WHAT YOU ARE ASKED TO DO:
Wherever a line of the data contains "International", copy that line.

DATASET RECORDS:
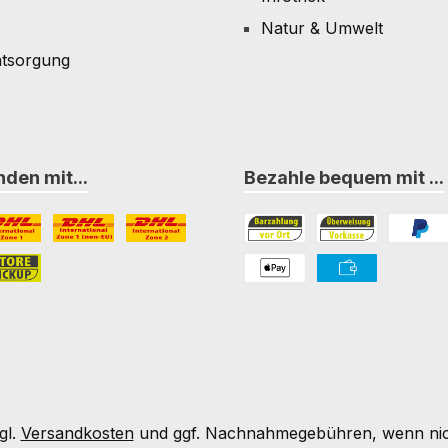
Natur & Umwelt
ntsorgung
den mit...
Bezahle bequem mit ...
L Paket International Zone 1
DHL Paket International Zone 1 (non-EU)
DHL Paket International Zone 2
Bezahlung in der Filiale
Vorkasse
PayPal
nternational Zone 3
ore-Pickup
PAYONE Apple Pay
PAYONE Vorkass
gl.
Versandkosten
und ggf. Nachnahmegebühren, wenn nic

EXERCISE OUTPUT:
L Paket International Zone 1
DHL Paket International Zone 1 (non-EU)
DHL Paket International Zone 2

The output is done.